When a force of 36 Newtons is applied to springs S1 and S2, the displacement of the springs is 6 centimeters and 9 cm, respectively.
What is the difference between the spring constants of the two springs? helpp
k = F/x
so find k for each spring, and subtract
k1 = 36/6cm = .
k2 = 36/9cn =
To find the difference between the spring constants of the two springs, you need to first understand Hooke's Law, which states that the force exerted by a spring is directly proportional to the displacement of the spring from its equilibrium position.

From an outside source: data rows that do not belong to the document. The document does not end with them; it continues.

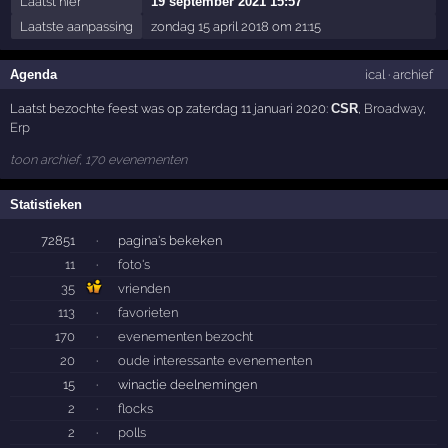
Laatst hier
19 september 2021 15:57
Laatste aanpassing
zondag 15 april 2018 om 21:15
Agenda
ical
·
archief
Laatst bezochte feest was op zaterdag 11 januari 2020:
CSR
,
Broadway
,
Erp
toon archief, 170 evenementen
Statistieken
72851
·
pagina's bekeken
11
·
foto's
35
vrienden
113
·
favorieten
170
·
evenementen bezocht
20
·
oude interessante evenementen
15
·
winactie deelnemingen
2
·
flocks
2
·
polls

Hooke's Law can be expressed as F = kx, where F is the force exerted by the spring, k is the spring constant, and x is the displacement of the spring.
In this case, you have the force applied (36 N) and the displacements of the two springs (6 cm and 9 cm). To determine the spring constants, you can rearrange Hooke's Law as k = F / x.
For spring S1, the force applied is 36 N and the displacement is 6 cm (or 0.06 m). Therefore, the spring constant of S1 can be calculated as k1 = 36 N / 0.06 m = 600 N/m.
For spring S2, the force applied is still 36 N, but the displacement is 9 cm (or 0.09 m). Using the same formula, the spring constant of S2 can be calculated as k2 = 36 N / 0.09 m = 400 N/m.
To find the difference between the two spring constants, you can subtract one from the other: difference = k1 - k2 = 600 N/m - 400 N/m = 200 N/m.
Therefore, the difference between the spring constants of S1 and S2 is 200 N/m.